◆ RECORDS TO USE ◆
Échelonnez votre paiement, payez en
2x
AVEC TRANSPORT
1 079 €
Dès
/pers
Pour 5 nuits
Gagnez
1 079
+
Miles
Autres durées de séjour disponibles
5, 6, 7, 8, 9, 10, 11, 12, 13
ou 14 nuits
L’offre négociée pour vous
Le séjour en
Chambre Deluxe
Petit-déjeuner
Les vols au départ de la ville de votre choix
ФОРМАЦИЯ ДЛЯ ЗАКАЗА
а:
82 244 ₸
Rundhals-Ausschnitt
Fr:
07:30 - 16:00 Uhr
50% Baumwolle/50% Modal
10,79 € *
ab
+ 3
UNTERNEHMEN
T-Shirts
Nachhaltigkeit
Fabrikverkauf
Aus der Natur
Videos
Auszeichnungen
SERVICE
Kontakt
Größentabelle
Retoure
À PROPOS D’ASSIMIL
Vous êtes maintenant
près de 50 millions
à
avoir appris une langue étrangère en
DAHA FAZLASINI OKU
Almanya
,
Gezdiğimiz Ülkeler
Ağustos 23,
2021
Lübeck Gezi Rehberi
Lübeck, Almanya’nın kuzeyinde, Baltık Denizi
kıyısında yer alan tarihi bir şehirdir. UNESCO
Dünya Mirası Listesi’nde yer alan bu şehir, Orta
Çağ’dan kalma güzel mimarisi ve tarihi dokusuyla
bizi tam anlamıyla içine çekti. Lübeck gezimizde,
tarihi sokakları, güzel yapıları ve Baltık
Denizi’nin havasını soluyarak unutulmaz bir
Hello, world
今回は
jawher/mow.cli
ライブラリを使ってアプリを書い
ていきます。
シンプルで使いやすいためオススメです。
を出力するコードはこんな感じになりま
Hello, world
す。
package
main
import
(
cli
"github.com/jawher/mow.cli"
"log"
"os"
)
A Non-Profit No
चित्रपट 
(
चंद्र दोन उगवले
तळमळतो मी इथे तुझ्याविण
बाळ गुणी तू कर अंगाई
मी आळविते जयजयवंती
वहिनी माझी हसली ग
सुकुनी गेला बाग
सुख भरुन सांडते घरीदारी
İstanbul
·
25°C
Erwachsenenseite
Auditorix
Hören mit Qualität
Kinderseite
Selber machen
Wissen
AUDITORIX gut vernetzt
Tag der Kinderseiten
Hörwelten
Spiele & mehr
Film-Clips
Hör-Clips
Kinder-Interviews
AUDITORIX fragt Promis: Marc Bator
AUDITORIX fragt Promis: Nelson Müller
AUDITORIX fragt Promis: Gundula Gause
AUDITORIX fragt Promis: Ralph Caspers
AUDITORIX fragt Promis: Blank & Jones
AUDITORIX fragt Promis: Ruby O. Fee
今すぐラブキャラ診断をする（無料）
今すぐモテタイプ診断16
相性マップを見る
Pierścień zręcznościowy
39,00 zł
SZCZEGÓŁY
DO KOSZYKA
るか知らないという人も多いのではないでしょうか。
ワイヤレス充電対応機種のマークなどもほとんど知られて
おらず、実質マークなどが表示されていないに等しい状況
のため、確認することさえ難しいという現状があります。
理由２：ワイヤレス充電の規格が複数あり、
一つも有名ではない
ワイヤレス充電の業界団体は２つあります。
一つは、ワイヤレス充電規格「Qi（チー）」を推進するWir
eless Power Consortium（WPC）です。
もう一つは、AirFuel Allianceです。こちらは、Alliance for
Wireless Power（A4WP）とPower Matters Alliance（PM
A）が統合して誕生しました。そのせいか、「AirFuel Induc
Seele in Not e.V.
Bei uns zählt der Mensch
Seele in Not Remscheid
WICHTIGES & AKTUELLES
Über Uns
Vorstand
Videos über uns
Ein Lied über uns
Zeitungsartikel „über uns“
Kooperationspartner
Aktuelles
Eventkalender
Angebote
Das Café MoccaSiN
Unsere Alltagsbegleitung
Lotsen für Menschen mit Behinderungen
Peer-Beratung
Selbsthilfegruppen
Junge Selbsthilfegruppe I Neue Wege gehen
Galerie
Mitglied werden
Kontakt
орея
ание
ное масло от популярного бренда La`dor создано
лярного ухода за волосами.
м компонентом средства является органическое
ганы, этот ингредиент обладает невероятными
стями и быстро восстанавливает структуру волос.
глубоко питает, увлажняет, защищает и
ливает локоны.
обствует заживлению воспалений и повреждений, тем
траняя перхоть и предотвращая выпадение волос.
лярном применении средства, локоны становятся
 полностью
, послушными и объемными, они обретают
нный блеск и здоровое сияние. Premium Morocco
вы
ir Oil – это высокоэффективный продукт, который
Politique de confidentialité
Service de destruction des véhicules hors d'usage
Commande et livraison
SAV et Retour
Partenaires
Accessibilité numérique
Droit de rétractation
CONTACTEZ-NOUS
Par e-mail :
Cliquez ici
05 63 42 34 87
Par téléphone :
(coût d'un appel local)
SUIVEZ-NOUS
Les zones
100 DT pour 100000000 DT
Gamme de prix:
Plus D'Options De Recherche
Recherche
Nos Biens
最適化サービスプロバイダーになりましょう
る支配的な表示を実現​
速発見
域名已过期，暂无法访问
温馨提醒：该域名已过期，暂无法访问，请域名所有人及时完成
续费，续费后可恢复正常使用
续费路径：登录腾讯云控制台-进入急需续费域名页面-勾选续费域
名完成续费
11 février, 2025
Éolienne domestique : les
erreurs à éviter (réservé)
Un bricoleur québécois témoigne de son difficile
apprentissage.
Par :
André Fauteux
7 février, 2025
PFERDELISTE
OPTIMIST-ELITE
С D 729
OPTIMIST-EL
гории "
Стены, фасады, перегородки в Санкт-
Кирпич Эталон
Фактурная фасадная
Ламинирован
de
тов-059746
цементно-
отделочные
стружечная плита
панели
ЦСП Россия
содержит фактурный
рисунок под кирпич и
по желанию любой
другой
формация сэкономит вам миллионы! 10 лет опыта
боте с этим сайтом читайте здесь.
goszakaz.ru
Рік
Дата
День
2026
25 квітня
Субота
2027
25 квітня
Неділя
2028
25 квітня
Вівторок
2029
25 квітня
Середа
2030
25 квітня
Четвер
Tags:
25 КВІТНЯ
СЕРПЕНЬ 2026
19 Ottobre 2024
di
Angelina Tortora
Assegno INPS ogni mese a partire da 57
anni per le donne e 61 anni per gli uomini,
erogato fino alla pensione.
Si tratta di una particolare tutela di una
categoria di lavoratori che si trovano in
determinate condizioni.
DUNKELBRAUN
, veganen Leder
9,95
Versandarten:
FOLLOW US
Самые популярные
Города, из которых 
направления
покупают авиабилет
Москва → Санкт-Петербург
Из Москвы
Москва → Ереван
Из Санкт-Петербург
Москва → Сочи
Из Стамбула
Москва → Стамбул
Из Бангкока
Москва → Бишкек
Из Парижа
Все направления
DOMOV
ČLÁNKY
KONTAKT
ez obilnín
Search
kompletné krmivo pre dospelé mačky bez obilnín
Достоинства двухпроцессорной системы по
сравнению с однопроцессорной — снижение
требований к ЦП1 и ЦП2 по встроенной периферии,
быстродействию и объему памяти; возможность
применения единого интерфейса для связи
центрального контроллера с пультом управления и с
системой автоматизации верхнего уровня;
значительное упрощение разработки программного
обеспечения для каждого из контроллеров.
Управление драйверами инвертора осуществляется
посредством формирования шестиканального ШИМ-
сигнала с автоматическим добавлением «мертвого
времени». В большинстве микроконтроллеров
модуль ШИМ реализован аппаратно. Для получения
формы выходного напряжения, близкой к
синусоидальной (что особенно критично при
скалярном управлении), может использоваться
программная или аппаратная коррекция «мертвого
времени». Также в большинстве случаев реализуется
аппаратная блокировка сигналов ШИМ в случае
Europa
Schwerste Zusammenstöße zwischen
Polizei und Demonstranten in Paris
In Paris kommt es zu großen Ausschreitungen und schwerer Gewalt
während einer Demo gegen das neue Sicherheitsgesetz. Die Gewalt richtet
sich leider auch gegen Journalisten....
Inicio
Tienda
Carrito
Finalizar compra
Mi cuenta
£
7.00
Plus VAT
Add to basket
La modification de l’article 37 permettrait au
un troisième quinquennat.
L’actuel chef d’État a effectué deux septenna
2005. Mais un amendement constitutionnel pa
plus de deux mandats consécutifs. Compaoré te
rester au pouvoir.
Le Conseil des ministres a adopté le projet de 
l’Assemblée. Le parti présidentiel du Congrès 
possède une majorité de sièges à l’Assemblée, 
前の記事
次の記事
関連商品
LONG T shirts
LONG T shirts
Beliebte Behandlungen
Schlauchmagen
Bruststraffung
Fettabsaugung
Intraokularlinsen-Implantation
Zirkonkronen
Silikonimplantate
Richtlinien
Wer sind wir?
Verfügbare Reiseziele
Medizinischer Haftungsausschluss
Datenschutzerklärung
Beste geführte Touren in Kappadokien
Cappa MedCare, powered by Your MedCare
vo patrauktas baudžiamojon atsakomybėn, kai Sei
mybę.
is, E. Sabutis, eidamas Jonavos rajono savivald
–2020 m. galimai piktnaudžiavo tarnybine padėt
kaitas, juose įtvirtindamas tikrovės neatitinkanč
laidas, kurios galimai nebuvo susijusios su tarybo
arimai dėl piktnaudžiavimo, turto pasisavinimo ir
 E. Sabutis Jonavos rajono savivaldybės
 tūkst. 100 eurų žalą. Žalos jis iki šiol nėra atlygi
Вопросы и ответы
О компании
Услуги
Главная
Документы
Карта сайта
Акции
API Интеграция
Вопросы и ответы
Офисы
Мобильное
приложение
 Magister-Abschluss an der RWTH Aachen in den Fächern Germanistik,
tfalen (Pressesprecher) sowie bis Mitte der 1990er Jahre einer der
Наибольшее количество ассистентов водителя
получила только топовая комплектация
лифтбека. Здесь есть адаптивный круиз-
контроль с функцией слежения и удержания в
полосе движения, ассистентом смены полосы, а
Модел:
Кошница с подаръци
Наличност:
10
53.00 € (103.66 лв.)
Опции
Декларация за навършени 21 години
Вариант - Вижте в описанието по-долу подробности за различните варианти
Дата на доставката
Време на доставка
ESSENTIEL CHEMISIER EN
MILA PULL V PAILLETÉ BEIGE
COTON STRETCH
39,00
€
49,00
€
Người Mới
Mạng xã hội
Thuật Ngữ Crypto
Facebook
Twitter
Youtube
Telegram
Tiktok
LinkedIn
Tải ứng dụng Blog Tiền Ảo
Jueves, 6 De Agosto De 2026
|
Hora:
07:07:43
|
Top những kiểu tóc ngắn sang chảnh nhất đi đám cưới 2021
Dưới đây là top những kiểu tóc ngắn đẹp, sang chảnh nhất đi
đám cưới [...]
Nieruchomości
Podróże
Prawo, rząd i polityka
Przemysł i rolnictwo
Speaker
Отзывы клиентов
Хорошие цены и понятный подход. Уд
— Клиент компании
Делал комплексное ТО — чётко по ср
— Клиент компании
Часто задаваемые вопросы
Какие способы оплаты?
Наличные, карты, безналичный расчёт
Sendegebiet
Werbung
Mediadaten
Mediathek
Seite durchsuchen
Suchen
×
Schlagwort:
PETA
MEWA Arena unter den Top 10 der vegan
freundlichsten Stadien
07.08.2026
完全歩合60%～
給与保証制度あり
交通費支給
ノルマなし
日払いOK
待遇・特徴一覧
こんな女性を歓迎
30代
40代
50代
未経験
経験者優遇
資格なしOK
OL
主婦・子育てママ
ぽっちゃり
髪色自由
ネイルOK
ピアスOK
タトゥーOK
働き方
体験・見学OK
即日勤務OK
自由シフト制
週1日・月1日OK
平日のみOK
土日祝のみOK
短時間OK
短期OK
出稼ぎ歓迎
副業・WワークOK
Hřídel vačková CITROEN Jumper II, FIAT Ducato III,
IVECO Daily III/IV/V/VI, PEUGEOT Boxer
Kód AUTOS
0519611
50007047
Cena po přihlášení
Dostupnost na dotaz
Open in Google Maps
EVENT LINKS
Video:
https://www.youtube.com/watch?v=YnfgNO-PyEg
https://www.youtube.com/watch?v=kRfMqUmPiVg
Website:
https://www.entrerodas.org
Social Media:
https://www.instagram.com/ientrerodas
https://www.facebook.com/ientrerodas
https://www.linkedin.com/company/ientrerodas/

◆ YOUR INSTRUCTIONS ◆
Reproduce each line from the listing above that includes the word "fragt".

◆ TASK RESPONSE ◆
AUDITORIX fragt Promis: Marc Bator
AUDITORIX fragt Promis: Nelson Müller
AUDITORIX fragt Promis: Gundula Gause
AUDITORIX fragt Promis: Ralph Caspers
AUDITORIX fragt Promis: Blank & Jones
AUDITORIX fragt Promis: Ruby O. Fee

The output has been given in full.